Los dedos de Marisol se habían puesto tibios, como si toda la sangre de su cuerpo se hubiera concentrado en ese contacto pasajero con la mía. Ninguna de las dos dijo nada.
Botín. Tuve que pensar la palabra en singular para entenderla.
Conjunto de armas, provisiones y demás efectos de un ejército vencido y de los cuales se apodera el vencedor.
Botín.
Despojo que se concedía a los soldados, como premio de conquista, en el campo o plazas enemigas.
Botín.
Beneficio que se obtiene de un robo, atraco o estafa.
Como si de repente se hubiera dado cuenta de nuestra impensable intimidad, Marisol soltó mi mano y apoyó disimuladamente la suya en el azul de su uniforme. Yo hice lo mismo. No estaba claro de dónde venía ese sudor que nos avergonzaba.

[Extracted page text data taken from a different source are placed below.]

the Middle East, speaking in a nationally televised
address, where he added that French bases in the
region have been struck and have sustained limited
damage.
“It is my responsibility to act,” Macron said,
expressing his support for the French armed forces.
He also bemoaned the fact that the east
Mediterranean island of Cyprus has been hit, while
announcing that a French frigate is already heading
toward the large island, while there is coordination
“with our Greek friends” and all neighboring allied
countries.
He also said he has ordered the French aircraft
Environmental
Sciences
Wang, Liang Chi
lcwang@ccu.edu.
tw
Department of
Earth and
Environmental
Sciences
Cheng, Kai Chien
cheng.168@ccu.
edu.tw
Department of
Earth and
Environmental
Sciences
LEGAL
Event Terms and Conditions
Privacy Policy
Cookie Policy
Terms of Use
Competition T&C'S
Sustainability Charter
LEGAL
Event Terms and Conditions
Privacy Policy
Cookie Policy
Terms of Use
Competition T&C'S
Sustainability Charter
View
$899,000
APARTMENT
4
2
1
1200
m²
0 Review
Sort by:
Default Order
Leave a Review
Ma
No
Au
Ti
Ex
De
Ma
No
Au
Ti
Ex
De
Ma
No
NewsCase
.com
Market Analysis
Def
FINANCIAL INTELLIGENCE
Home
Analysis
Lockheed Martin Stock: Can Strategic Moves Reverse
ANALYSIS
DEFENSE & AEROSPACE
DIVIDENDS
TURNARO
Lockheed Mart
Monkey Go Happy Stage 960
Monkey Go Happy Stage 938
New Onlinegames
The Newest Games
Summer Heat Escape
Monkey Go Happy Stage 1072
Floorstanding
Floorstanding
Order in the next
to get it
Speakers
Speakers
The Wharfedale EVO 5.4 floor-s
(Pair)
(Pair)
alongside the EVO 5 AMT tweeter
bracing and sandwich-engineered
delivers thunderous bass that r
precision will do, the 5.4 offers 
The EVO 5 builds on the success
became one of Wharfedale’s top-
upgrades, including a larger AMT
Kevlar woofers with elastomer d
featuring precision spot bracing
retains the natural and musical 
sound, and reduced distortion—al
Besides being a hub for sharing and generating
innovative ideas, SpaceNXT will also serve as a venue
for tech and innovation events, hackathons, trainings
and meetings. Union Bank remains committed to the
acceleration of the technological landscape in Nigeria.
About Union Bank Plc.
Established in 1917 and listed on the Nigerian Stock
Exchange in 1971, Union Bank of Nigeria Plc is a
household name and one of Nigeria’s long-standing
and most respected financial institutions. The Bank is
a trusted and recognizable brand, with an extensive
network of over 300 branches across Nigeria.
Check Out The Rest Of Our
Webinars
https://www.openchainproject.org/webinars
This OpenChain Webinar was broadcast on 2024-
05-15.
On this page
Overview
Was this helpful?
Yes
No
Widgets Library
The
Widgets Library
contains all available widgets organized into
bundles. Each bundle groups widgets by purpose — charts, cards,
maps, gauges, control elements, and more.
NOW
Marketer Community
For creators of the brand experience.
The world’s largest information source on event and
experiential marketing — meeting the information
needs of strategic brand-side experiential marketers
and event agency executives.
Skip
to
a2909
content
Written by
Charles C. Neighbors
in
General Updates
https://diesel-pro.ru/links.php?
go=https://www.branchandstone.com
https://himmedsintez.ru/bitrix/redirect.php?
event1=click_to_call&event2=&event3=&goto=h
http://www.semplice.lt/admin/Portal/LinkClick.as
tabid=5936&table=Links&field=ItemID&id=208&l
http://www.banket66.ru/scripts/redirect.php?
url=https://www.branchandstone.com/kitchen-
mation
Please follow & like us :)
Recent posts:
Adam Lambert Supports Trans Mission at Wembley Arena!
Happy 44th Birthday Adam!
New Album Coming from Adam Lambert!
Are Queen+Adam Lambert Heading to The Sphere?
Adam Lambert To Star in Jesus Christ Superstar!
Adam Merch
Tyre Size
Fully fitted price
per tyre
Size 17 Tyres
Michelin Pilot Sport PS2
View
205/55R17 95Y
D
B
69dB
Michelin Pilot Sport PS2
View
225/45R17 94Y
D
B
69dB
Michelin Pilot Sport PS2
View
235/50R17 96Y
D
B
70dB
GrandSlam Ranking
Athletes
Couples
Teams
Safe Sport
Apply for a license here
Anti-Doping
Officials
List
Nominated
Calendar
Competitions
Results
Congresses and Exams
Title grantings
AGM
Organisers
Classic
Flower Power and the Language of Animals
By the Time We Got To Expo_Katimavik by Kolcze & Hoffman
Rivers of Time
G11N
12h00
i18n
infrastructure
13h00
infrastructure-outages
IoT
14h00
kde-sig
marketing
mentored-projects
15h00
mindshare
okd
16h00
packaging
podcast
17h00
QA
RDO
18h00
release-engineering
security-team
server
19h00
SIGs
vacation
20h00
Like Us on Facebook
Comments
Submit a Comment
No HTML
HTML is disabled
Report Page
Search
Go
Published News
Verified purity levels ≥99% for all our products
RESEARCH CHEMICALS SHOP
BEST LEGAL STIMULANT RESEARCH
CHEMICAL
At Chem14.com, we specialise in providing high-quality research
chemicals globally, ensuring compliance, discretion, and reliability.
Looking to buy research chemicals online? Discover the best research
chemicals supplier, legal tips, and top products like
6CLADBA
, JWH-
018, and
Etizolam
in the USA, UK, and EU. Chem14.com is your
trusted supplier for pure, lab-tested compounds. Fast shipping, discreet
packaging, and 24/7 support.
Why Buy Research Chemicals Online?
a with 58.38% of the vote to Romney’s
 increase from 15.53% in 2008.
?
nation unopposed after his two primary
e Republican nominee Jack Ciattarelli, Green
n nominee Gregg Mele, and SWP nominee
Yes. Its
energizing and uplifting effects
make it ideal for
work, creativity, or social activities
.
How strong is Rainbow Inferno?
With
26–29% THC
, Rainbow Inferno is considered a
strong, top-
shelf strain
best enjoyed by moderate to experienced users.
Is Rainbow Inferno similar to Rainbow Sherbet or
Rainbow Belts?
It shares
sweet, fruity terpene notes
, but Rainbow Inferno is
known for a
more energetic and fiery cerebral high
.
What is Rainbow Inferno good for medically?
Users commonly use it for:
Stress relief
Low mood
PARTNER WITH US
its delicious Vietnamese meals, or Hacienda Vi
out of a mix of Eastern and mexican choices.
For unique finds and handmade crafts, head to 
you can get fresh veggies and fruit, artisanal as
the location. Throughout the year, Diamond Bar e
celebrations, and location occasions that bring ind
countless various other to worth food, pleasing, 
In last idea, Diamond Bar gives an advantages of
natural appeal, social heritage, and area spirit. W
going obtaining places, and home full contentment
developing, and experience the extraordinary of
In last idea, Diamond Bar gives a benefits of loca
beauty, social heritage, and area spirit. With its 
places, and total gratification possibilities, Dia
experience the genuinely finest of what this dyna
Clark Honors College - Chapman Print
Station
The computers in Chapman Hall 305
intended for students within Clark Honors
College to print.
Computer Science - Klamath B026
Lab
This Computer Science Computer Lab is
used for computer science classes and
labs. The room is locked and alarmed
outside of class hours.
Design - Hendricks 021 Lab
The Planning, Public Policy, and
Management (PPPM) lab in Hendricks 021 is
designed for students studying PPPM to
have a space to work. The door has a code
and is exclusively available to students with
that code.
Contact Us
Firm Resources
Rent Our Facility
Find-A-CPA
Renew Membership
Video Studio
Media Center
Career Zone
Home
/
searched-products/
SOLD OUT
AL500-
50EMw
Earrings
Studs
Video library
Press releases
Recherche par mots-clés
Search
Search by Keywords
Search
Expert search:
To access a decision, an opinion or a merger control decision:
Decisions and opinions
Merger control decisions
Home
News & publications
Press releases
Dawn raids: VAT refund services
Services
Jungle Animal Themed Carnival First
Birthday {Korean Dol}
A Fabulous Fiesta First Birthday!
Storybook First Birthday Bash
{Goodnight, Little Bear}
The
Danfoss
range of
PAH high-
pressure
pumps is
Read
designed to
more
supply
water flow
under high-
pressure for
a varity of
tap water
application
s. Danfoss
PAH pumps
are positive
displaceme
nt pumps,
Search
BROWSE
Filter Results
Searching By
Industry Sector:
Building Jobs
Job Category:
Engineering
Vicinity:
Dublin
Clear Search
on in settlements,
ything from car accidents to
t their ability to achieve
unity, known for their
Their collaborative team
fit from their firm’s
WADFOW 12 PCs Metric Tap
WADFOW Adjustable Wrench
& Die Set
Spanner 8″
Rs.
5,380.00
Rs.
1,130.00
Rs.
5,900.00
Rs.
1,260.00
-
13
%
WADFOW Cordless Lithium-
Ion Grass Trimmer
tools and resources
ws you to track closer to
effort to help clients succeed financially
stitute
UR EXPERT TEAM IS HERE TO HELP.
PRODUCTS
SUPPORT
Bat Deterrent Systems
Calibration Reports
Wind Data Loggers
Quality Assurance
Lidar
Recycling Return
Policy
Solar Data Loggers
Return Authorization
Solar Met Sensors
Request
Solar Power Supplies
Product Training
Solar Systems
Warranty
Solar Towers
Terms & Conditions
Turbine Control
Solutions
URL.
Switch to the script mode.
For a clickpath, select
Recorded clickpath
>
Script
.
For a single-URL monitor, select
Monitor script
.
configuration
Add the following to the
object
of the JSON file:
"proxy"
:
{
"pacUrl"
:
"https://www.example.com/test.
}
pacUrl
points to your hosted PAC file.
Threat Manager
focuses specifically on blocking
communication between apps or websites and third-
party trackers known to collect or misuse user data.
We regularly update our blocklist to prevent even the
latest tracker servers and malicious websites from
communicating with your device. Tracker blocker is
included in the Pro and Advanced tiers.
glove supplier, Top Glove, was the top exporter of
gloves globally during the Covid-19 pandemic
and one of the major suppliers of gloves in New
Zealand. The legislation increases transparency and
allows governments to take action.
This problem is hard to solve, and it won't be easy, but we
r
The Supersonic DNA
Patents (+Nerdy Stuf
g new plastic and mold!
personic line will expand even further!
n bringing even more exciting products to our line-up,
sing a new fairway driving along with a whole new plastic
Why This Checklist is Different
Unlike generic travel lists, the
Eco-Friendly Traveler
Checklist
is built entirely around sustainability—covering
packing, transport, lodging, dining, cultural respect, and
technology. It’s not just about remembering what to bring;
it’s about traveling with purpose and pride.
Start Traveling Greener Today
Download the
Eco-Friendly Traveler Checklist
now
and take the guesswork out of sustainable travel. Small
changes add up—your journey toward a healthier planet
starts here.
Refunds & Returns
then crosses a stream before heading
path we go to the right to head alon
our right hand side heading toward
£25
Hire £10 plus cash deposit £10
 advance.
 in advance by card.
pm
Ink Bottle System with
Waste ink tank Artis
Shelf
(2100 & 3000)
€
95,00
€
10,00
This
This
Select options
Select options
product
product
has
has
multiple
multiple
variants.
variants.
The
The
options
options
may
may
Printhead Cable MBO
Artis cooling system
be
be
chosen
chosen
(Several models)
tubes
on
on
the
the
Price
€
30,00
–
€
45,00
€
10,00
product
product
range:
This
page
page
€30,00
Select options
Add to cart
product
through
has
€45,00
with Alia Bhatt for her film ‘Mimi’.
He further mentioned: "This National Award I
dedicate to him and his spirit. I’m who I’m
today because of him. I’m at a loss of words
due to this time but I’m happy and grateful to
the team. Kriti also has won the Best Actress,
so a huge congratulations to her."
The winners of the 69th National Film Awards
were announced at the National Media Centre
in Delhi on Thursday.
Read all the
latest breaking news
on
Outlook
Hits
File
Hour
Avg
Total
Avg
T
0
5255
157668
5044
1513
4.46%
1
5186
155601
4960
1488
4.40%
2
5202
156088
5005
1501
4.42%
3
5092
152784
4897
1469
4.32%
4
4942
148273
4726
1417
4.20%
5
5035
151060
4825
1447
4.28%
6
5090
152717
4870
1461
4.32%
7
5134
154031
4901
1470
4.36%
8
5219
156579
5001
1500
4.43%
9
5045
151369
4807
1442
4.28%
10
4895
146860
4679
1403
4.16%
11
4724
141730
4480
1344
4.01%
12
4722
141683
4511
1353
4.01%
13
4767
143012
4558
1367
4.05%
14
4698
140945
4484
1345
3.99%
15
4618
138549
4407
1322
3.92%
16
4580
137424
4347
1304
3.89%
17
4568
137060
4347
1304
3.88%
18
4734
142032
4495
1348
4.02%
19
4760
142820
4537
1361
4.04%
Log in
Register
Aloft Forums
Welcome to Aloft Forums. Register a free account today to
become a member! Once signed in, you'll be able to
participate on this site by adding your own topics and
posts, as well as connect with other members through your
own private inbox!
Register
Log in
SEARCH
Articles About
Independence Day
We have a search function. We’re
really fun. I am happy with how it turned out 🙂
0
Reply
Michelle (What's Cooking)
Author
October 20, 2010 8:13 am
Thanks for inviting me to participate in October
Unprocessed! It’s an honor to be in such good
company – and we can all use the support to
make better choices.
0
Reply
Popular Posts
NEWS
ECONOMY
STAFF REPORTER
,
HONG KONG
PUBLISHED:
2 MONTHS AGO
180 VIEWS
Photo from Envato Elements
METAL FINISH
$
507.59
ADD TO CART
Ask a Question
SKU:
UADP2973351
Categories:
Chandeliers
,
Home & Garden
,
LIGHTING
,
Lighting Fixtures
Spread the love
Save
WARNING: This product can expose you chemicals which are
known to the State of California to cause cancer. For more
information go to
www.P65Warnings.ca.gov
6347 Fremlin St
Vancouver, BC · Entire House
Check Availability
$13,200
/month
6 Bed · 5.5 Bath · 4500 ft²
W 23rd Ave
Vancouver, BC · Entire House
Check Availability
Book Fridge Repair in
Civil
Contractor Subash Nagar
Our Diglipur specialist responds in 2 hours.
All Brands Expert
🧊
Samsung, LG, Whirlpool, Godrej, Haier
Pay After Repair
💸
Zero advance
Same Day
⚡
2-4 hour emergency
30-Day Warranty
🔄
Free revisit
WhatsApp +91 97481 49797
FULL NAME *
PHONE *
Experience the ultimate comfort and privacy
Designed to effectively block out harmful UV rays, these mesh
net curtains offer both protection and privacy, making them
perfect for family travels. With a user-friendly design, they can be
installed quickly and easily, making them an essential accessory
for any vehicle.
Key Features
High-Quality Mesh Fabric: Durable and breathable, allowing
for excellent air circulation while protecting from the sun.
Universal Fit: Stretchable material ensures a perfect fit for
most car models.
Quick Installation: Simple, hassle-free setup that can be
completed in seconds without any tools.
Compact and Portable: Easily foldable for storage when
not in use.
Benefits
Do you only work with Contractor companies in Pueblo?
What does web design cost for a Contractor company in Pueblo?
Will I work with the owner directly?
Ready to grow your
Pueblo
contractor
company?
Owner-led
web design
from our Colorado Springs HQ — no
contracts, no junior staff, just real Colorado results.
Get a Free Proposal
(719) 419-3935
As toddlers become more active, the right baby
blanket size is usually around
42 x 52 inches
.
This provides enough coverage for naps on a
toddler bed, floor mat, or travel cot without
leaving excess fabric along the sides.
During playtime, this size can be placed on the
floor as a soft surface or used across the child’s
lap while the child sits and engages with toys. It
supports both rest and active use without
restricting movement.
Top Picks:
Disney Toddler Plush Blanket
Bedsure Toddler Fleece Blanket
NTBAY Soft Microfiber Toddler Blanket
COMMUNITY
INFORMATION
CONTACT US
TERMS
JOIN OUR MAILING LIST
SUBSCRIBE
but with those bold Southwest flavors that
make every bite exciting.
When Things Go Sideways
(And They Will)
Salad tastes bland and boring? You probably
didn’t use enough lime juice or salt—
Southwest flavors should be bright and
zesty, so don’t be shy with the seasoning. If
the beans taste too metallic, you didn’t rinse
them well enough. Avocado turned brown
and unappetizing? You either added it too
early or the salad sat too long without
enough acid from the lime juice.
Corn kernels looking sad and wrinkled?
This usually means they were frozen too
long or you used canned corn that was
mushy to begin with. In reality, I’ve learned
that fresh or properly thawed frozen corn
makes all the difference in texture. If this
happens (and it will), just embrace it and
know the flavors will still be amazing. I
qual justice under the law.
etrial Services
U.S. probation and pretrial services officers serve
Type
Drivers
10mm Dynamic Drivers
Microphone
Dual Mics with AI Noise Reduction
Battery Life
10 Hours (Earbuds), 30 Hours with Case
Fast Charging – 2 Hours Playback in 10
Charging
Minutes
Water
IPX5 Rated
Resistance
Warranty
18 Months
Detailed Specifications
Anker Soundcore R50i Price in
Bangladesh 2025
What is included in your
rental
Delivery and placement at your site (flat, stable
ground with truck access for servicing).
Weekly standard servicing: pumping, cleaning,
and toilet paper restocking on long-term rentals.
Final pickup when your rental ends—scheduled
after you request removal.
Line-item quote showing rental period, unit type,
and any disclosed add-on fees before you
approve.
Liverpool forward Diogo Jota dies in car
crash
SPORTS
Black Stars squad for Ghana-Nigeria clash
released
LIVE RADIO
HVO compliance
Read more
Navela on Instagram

El pasillo a nuestras espaldas ahora estaba vacío. Terminaba en dos arcadas. Una empalmaba con otras salas, escaleras y pasillos, la otra se abría sobre un patio. Sin ponernos de acuerdo, caminamos hacia la luz del sol que emblanquecía los mosaicos.
Ya afuera, la Reina volvió a ser Reina. Era inevitable: su cuerpo siempre estaría ahí para rescatarla. Mientras yo no terminaba de desprenderme de las palabras, de la lámpara diminuta que había iluminado toda la escena, o de la huella húmeda en mi mano, Marisol volvió a ser Marisol en un instante. No porque el sol resaltara el brillo de su pelo, que esa semana era rubio con reflejos más dorados, o cambiara el color de sus ojos del celeste empequeñecido que yo acababa de comprobar a un verde efervescente, lleno de malas ideas. No por todo eso, que sin duda también era parte del rescate, sino más que nada por su forma de caminar.
Ni bien cruzamos el patio hacia el bosque más allá del perímetro de la excursión, su cuerpo entró en un ritmo propio, hipnotizado: la espalda más erguida, con el hombro izquierdo ligeramente retrasado, la cabeza derecha, pendiente de un hilo invisible, y la cadera en control absoluto de todo lo que en ese momento se llamaba Marisol Arguibel.